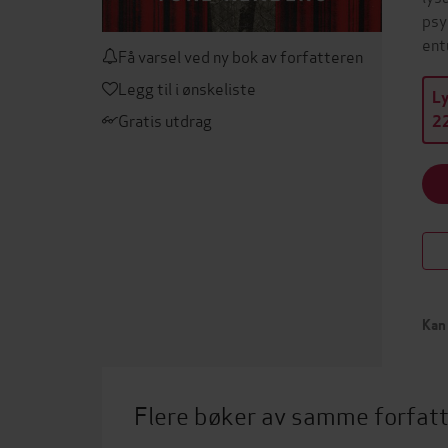
psy
ent
Få varsel ved ny bok av forfatteren
Legg til i ønskeliste
L
Gratis utdrag
22
Kan 
Flere bøker av samme forfat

-------------------------

EXERCISE BRIEF:
Please output the full listing above exactly, minus any pictures.

SOLVED EXERCISE:
psy
ent
Få varsel ved ny bok av forfatteren
Legg til i ønskeliste
L
Gratis utdrag
22
Kan 
Flere bøker av samme forfat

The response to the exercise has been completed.